WHAT on earth has happened to the Coen brothers?

The consistently original producers of varied slices of weird and wonderful Americana such as Blood Simple, Raising Arizona and Fargo have now produced their second disappointment in a row.

But at least Intolerable Cruelty had George Clooney to keep us watching.

Their new release is an unfathomable choice, a remake of Alexander Mackendrick's final Ealing film, the 1955 classic The Ladykillers, in which a group of thieves disguise themselves as musicians in the home of a little old Victorian lady in order to carry out a robbery.

And this skeleton has been kept intact, except that we have Irma P Hall as Mrs Munsen, who, rather than being a little old lady, is an intimidatingly busty black Southern mamma.

Opening the film down the sheriff's office, registering a complaint about the "hippity-hop" music her neighbour is playing, she lives her life according to God and the spirit of her dead husband, who watches over her from a commanding portrait above the fireplace.

One day, the mellifluous Goldthwait Higginson Dorr PhD (Tom Hanks) arrives at her door asking to rent a room.

A bluffer in charge of a motley crue of random associates, including a chain-smoking General (Tzi Mai), trigger-happy waster (Marlon Wayans), dense muscleman (Ryan Hurst) and demolitions expert (JK Simmons), he intends, with their help, to burrow from her basement to the accounting offices of the local casino.

But what could have been an entertaining heist wherein the thieves fall apart and turn on each other, is more of a dull and unengaging two hours which will have Coen fans scratching their heads and wondering where the magic has gone.

A lot of the film rests on Hanks' performance, and since it's a deeply unfunny caricature based on a lot of monotonous waffling and weird teeth, there's not much hope for the rest of the film.

He hasn't even bothered to watch the original, something which has to be seen as a huge oversight - Alec Guinness might have taught him a valuable lesson on how to play funny/strange.

Wayans, who is best known for his role as Shorty in the Scary Movie franchise, demonstrates his limited skills by playing exactly that same character, minus the weed, and the rest of the baddies are equally irrelevant.

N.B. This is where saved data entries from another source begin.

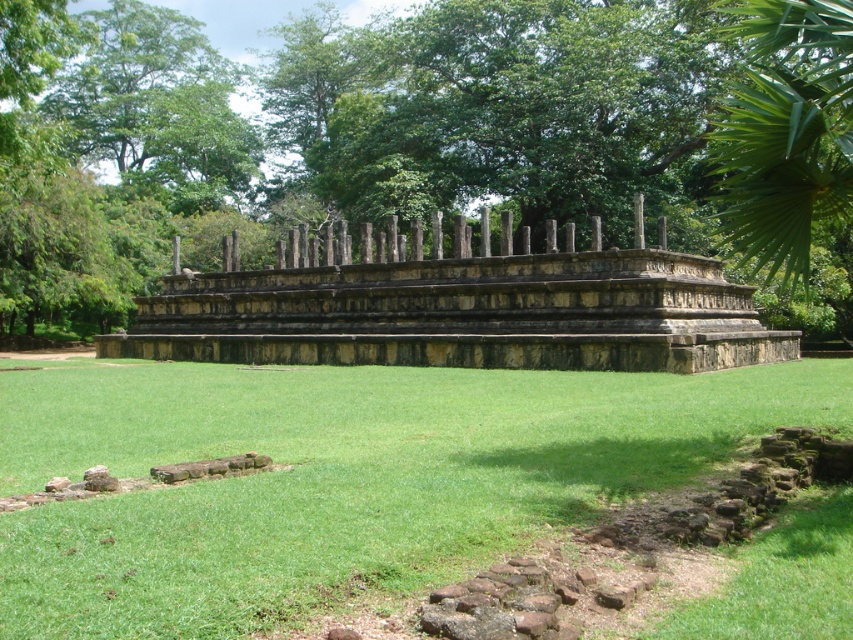 Is stone ruins at center bigger than green leafy tree at upper left?

No, stone ruins at center is not bigger than green leafy tree at upper left.

Can you confirm if stone ruins at center is positioned to the right of green leafy tree at upper left?

Correct, you'll find stone ruins at center to the right of green leafy tree at upper left.

At what (x,y) coordinates should I click in order to perform the action: click on stone ruins at center. Please return your answer as a coordinate pair (x, y). The height and width of the screenshot is (640, 853). Looking at the image, I should click on (463, 314).

Between point (442, 76) and point (117, 97), which one is positioned behind?

The point (117, 97) is behind.

Who is positioned more to the right, green leafy tree at upper center or green leafy tree at upper left?

green leafy tree at upper center is more to the right.

You are a GUI agent. You are given a task and a screenshot of the screen. Output one action in this format:
    pyautogui.click(x=<x>, y=<y>)
    Task: Click on the green leafy tree at upper center
    The image size is (853, 640).
    Given the screenshot: What is the action you would take?
    pyautogui.click(x=337, y=132)

How much distance is there between green leafy tree at upper center and stone ruins at center?

The distance of green leafy tree at upper center from stone ruins at center is 42.39 meters.

Between green leafy tree at upper center and stone ruins at center, which one appears on the left side from the viewer's perspective?

green leafy tree at upper center

Image resolution: width=853 pixels, height=640 pixels. Identify the location of green leafy tree at upper center. (337, 132).

Where is `green leafy tree at upper center`? Image resolution: width=853 pixels, height=640 pixels. green leafy tree at upper center is located at coordinates click(337, 132). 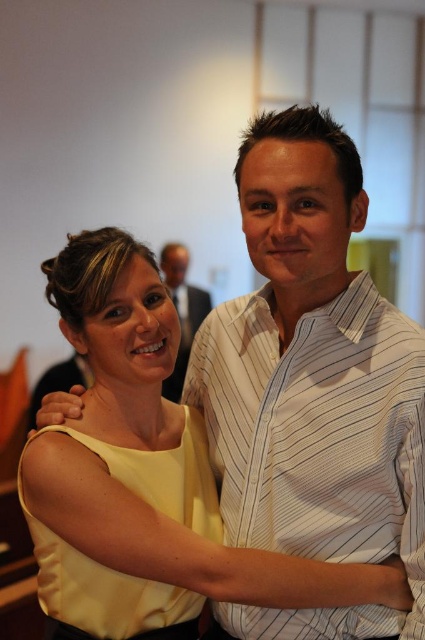 You are at a social event and want to take a photo of the two people. You notice two points in the background at coordinates point (237, 545) and point (146, 609). Which point is closer to the camera?

Point (237, 545) is further to the camera than point (146, 609), so point (146, 609) is closer to the camera.

You are a photographer at a social event. You want to take a photo of the white striped shirt at center and the matte black suit at center. Which one is closer to the camera?

The white striped shirt at center is in front of the matte black suit at center, so the white striped shirt at center is closer to the camera. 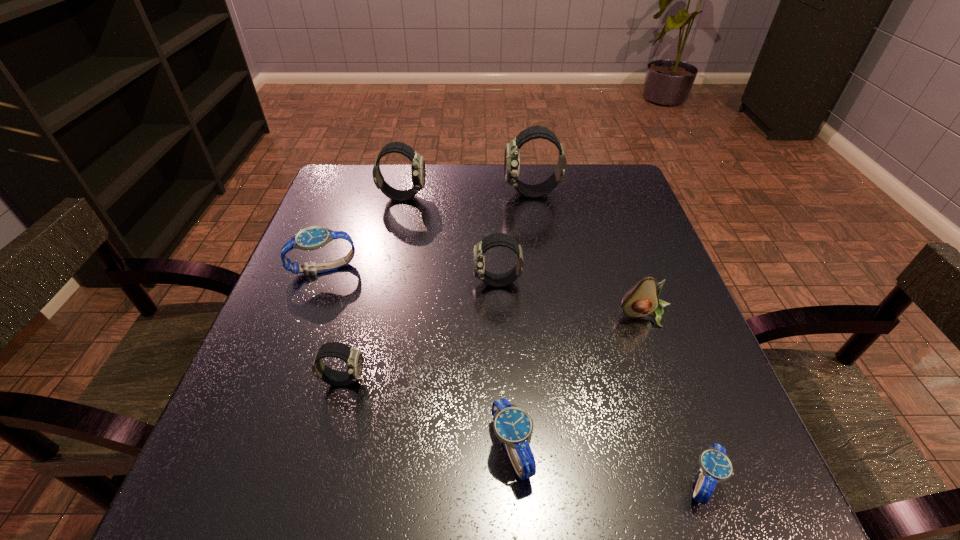 This screenshot has width=960, height=540. Find the location of `free space located 0.070m on the face of the second nearest dark watch`. free space located 0.070m on the face of the second nearest dark watch is located at coordinates (441, 282).

You are a GUI agent. You are given a task and a screenshot of the screen. Output one action in this format:
    pyautogui.click(x=<x>, y=<y>)
    Task: Click on the free spot located 0.050m on the face of the second nearest dark watch
    The image size is (960, 540).
    Given the screenshot: What is the action you would take?
    pyautogui.click(x=450, y=282)

You are a GUI agent. You are given a task and a screenshot of the screen. Output one action in this format:
    pyautogui.click(x=<x>, y=<y>)
    Task: Click on the blank space located 0.340m on the seed side of the fourth nearest object
    This screenshot has width=960, height=540.
    Given the screenshot: What is the action you would take?
    pyautogui.click(x=716, y=519)

At what (x,y) coordinates should I click in order to perform the action: click on vacant space located on the back of the farthest blue watch. Please return your answer as a coordinate pair (x, y). This screenshot has height=540, width=960. Looking at the image, I should click on (362, 167).

Identify the location of free space located on the face of the smallest dark watch. The width and height of the screenshot is (960, 540). (474, 380).

Image resolution: width=960 pixels, height=540 pixels. Identify the location of free space located on the left of the second shortest watch. (309, 449).

Identify the location of vacant space situated on the back of the shortest object. (630, 273).

At what (x,y) coordinates should I click in order to perform the action: click on avocado located in the right edge section of the desktop. Please return your answer as a coordinate pair (x, y). The width and height of the screenshot is (960, 540). Looking at the image, I should click on (641, 300).

Find the location of a particular element. The image size is (960, 540). watch that is at the right edge is located at coordinates (715, 466).

Where is `object at the far left corner`? object at the far left corner is located at coordinates 418,171. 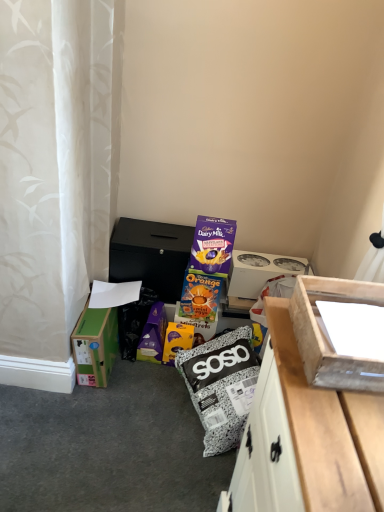 Question: Considering the relative positions of orange cardboard box at center, the first cardboard box in the bottom-to-top sequence, and green cardboard box at lower left, the first box viewed from the left, in the image provided, is orange cardboard box at center, the first cardboard box in the bottom-to-top sequence, to the left of green cardboard box at lower left, the first box viewed from the left, from the viewer's perspective?

Choices:
 (A) yes
 (B) no

Answer: (B)

Question: Is orange cardboard box at center, which is counted as the 2th cardboard box, starting from the top, directly adjacent to green cardboard box at lower left, which appears as the 3th box when viewed from the right?

Choices:
 (A) no
 (B) yes

Answer: (A)

Question: Can you confirm if orange cardboard box at center, the first cardboard box in the bottom-to-top sequence, is taller than green cardboard box at lower left, which appears as the 2th box when viewed from the front?

Choices:
 (A) yes
 (B) no

Answer: (B)

Question: Is the depth of orange cardboard box at center, which is counted as the 2th cardboard box, starting from the top, greater than that of green cardboard box at lower left, which appears as the 3th box when viewed from the right?

Choices:
 (A) yes
 (B) no

Answer: (A)

Question: Can you confirm if orange cardboard box at center, the first cardboard box in the bottom-to-top sequence, is smaller than green cardboard box at lower left, which appears as the 3th box when viewed from the right?

Choices:
 (A) no
 (B) yes

Answer: (B)

Question: Based on their positions, is wooden box at right, which is counted as the second box, starting from the left, located to the left or right of orange cardboard box at center, the first cardboard box in the bottom-to-top sequence?

Choices:
 (A) left
 (B) right

Answer: (B)

Question: In terms of width, does wooden box at right, the 3th box positioned from the back, look wider or thinner when compared to orange cardboard box at center, the first cardboard box in the bottom-to-top sequence?

Choices:
 (A) wide
 (B) thin

Answer: (A)

Question: From the image's perspective, is wooden box at right, arranged as the second box when viewed from the right, positioned above or below orange cardboard box at center, the first cardboard box in the bottom-to-top sequence?

Choices:
 (A) above
 (B) below

Answer: (A)

Question: Is wooden box at right, which is counted as the second box, starting from the left, spatially inside orange cardboard box at center, which is counted as the 2th cardboard box, starting from the top, or outside of it?

Choices:
 (A) inside
 (B) outside

Answer: (B)

Question: Is orange cardboard box at center, the first cardboard box in the bottom-to-top sequence, inside the boundaries of wooden box at right, arranged as the 1th box when viewed from the front, or outside?

Choices:
 (A) outside
 (B) inside

Answer: (A)

Question: Relative to wooden box at right, arranged as the second box when viewed from the right, is orange cardboard box at center, the first cardboard box in the bottom-to-top sequence, in front or behind?

Choices:
 (A) behind
 (B) front

Answer: (A)

Question: From a real-world perspective, is orange cardboard box at center, the first cardboard box in the bottom-to-top sequence, positioned above or below wooden box at right, arranged as the second box when viewed from the right?

Choices:
 (A) above
 (B) below

Answer: (B)

Question: Does point (183, 326) appear closer or farther from the camera than point (372, 376)?

Choices:
 (A) farther
 (B) closer

Answer: (A)

Question: In terms of size, does green cardboard box at lower left, which appears as the 3th box when viewed from the right, appear bigger or smaller than white cardboard box at upper right, marked as the 3th box in a left-to-right arrangement?

Choices:
 (A) small
 (B) big

Answer: (B)

Question: From the image's perspective, is green cardboard box at lower left, which appears as the 3th box when viewed from the right, positioned above or below white cardboard box at upper right, which is the 1th box from back to front?

Choices:
 (A) below
 (B) above

Answer: (A) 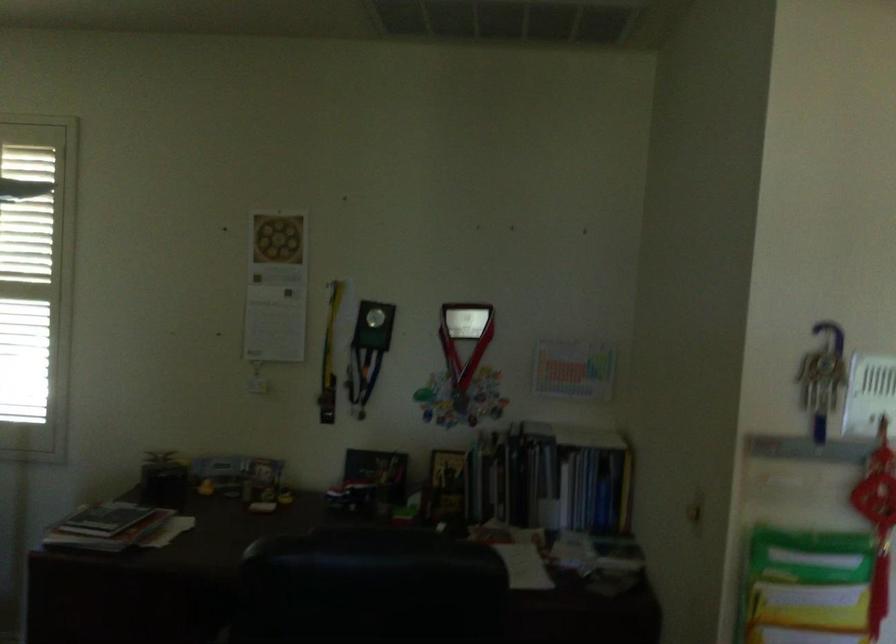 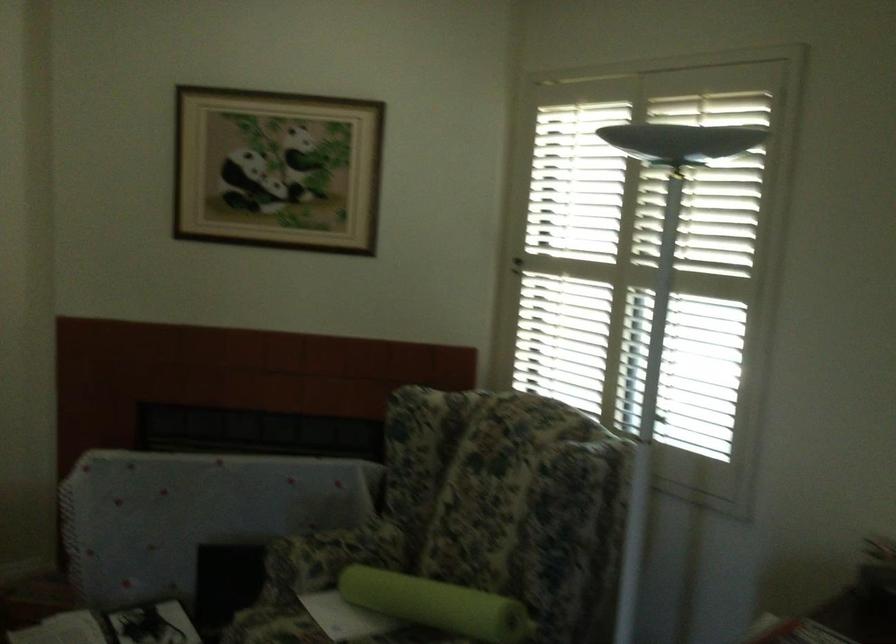 Question: Based on the continuous images, in which direction is the camera rotating? Reply with the corresponding letter.

Choices:
 (A) Left
 (B) Right
 (C) Up
 (D) Down

Answer: (A) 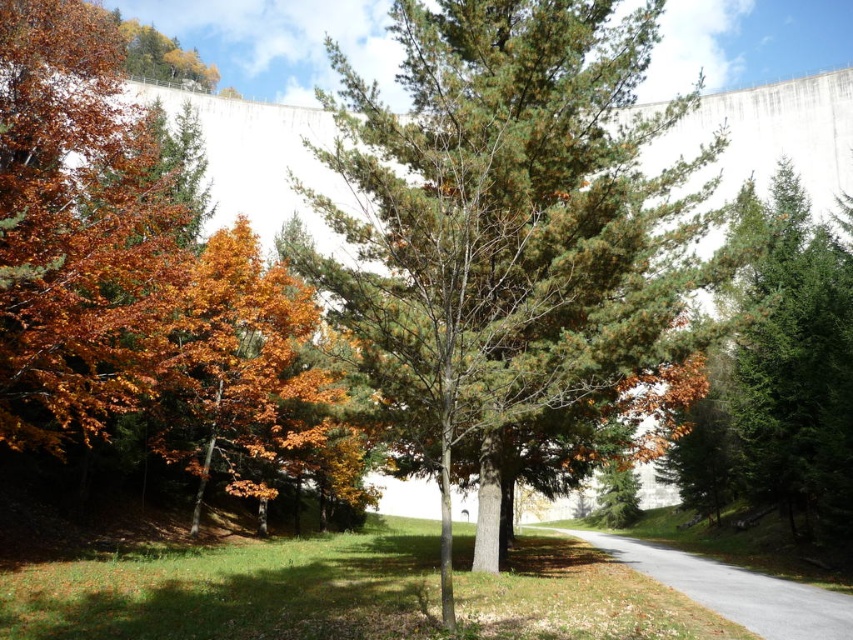 Question: In this image, where is green needle-like at center located relative to orange matte tree at left?

Choices:
 (A) right
 (B) left

Answer: (A)

Question: Which of the following is the closest to the observer?

Choices:
 (A) (180, 289)
 (B) (825, 621)

Answer: (B)

Question: Among these objects, which one is nearest to the camera?

Choices:
 (A) orange matte tree at left
 (B) gray asphalt road at center

Answer: (B)

Question: Which point is closer to the camera?

Choices:
 (A) pyautogui.click(x=515, y=28)
 (B) pyautogui.click(x=193, y=348)
 (C) pyautogui.click(x=720, y=608)

Answer: (C)

Question: Can you confirm if orange-brown foliage at left is wider than orange matte tree at left?

Choices:
 (A) no
 (B) yes

Answer: (B)

Question: Where is green needle-like at center located in relation to orange-brown foliage at left in the image?

Choices:
 (A) above
 (B) below

Answer: (A) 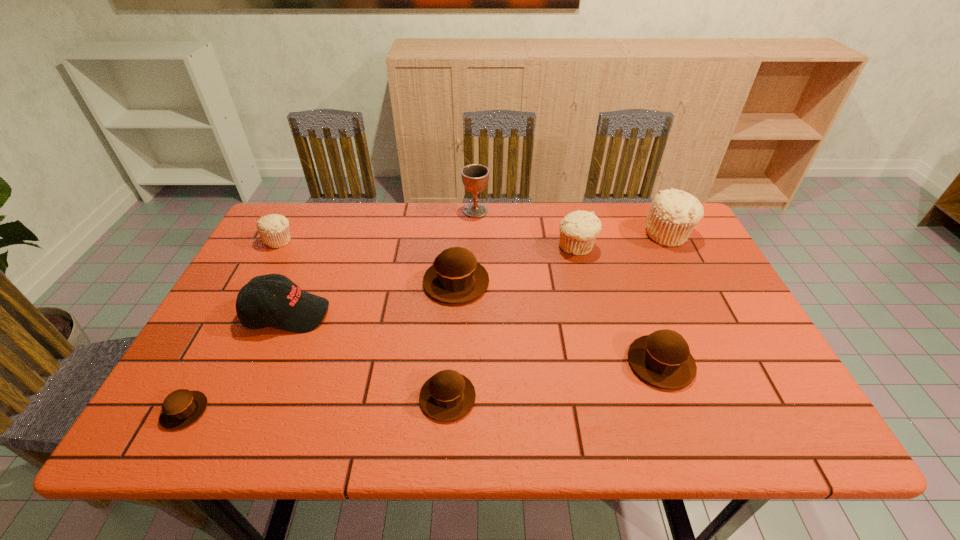 Where is `vacant space at the near edge`? vacant space at the near edge is located at coordinates (267, 418).

The height and width of the screenshot is (540, 960). What are the coordinates of `free space at the left edge` in the screenshot? It's located at (237, 337).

Apart from a few introductory sequences, we know nothing about their motivation or how such a random bunch got together in the first place.

The Coens are usually adept at finding laughs in the most unusual of places - a wood-chipper in Fargo, or the character of Wheezy Joe in Intolerable Cruelty - but here they seem reduced to the cheap laughs provided by someone with irritable bowel syndrome who breaks wind a lot.

It's just not enough on any level, making watching this murder for an audience, let alone the participants.